Today is the first day of school, so I walked my younger son to school. He was so excited, but nervous too with all the new teacher faces (he's a bit shy on top of his autism), but all in all I think it will be a good first day. Well... we'll see. He was up at 4:30 am this morning because they are working on a ramp to the highway about a mile away. The sound carries over the lake and woke us all up and the little guy wasn't able to go back to sleep.

My older son was up at 5 am with his fever going up to 103, so he's not in school today, obviously. I really did try to get a full night of sleep last night, but it didn't happen. I got to bed about 11:15 and was mostly awoke from 4 am onwards. Not what I wanted, but what can I do?

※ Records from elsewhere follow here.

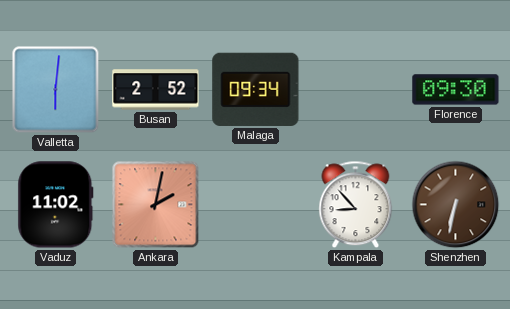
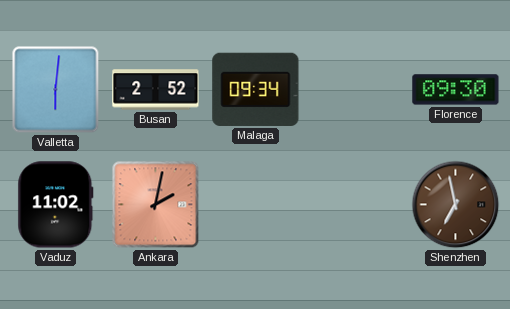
Kampala: 8:53 -> none
Shenzhen: 6:32 -> 6:58
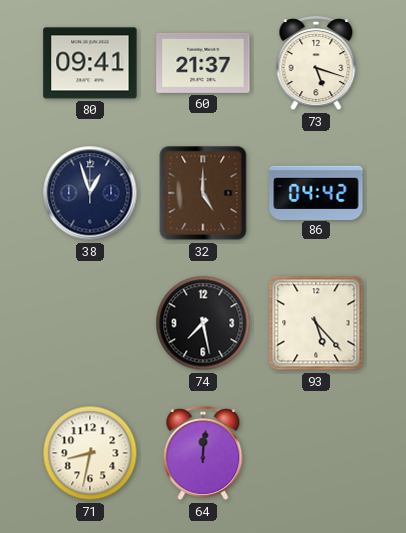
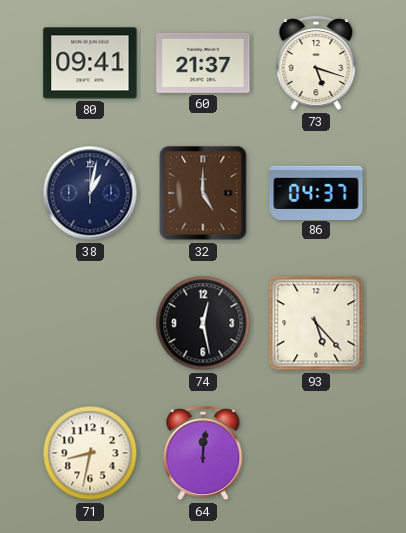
38: 12:57 -> 1:02
86: 04:42 -> 04:37
74: 7:28 -> 12:28
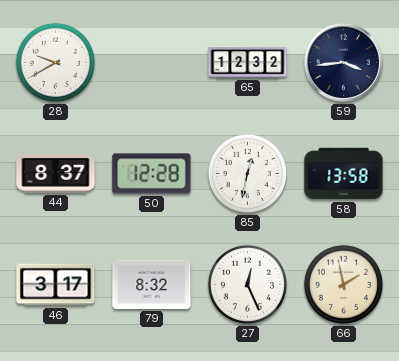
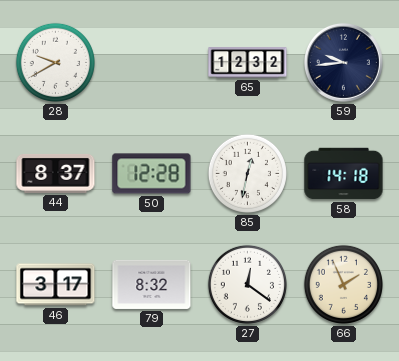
59: 3:44 -> 9:44
58: 13:58 -> 14:18
27: 12:26 -> 12:21
66: 1:58 -> 1:56
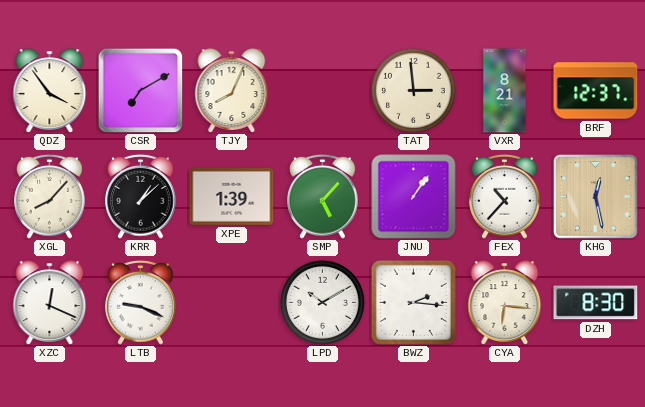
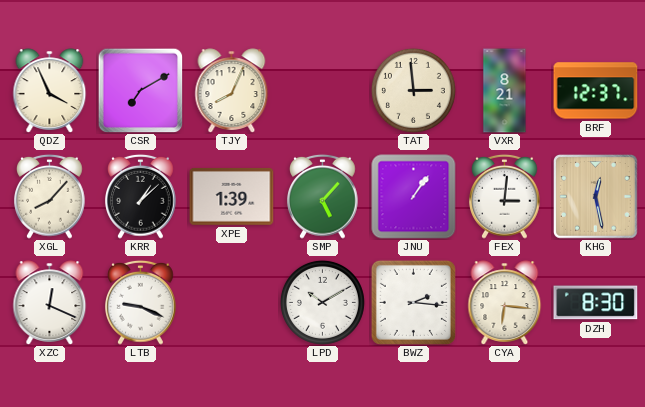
QDZ: 3:54 -> 3:56
FEX: 10:37 -> 3:01
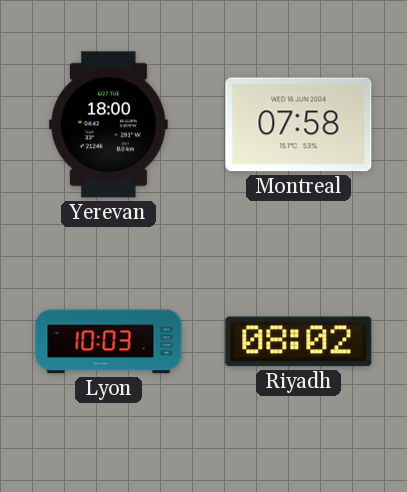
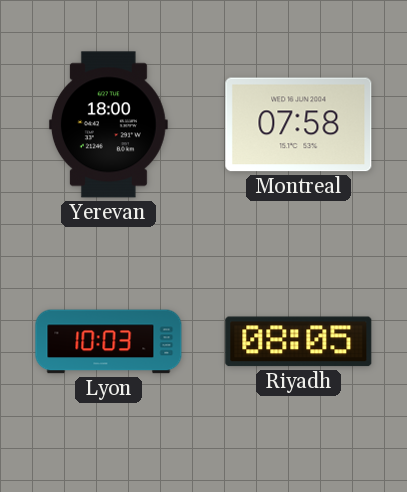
Riyadh: 08:02 -> 08:05
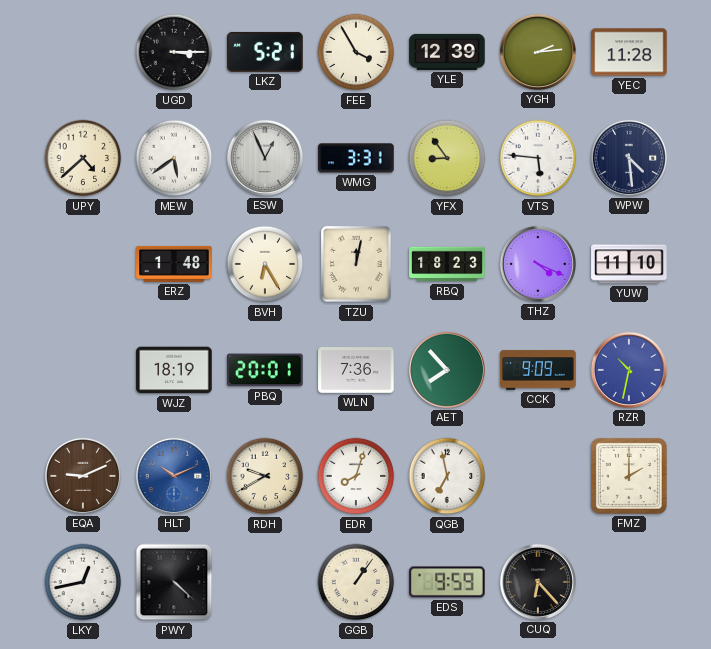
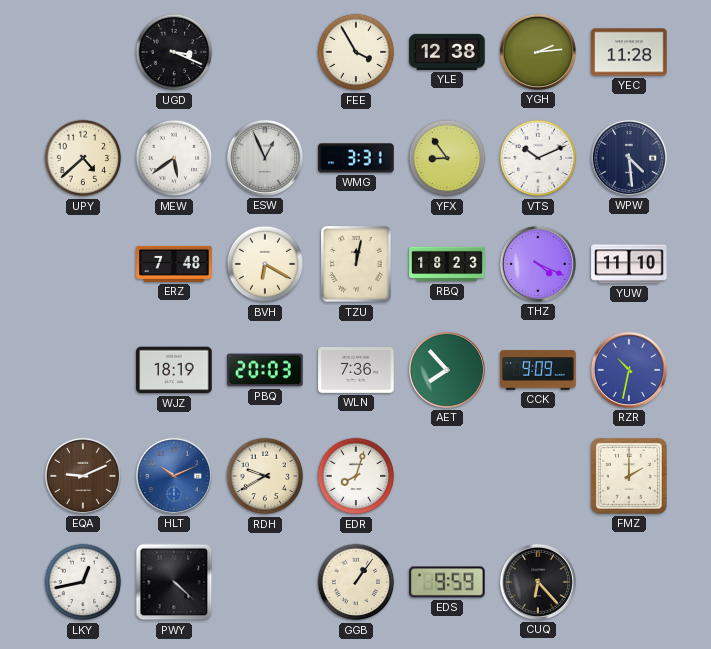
UGD: 3:15 -> 3:19
LKZ: 5:21 -> none
YLE: 12:39 -> 12:38
VTS: 5:46 -> 10:11
ERZ: 1:48 -> 7:48
BVH: 6:25 -> 6:20
PBQ: 20:01 -> 20:03
QGB: 6:58 -> none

Tonight is bodypump - first time in 8 days for me to get to that class and I'm looking forward to it. Other than that, I'll have a couple miles of walking with walking my son to and from school this morning and after school. I really, really love that I can do that and even take several different routes to keep it interesting. I am so lucky to live in such a wonderful area after so many years living in very unfriendly walking areas. I'll never, ever take that for granted.

Ok, off to get some work done today! At least the little kid is out of my hair!

Stats for 8/30/11:

Beginning weight: 255.6  Now: 191.4

1 comment:

  1. You can disarm that trigger (and any trigger) by eating it everyday for as long as it takes to stop it from being a draw. I'm not talking about scarfing down a whole cake, but rather setting aside 200 calories per day for a reasonable piece of cake. It's deprivation that sets of triggering. Once you have it, you want more and more because your brain is responding like a junkie that has been dried out for awhile and suddenly gets a fresh hit of cocaine. If you eat it everyday, that response will mellow out. It will contribute to mental discipline by reducing the positive response neurochemically.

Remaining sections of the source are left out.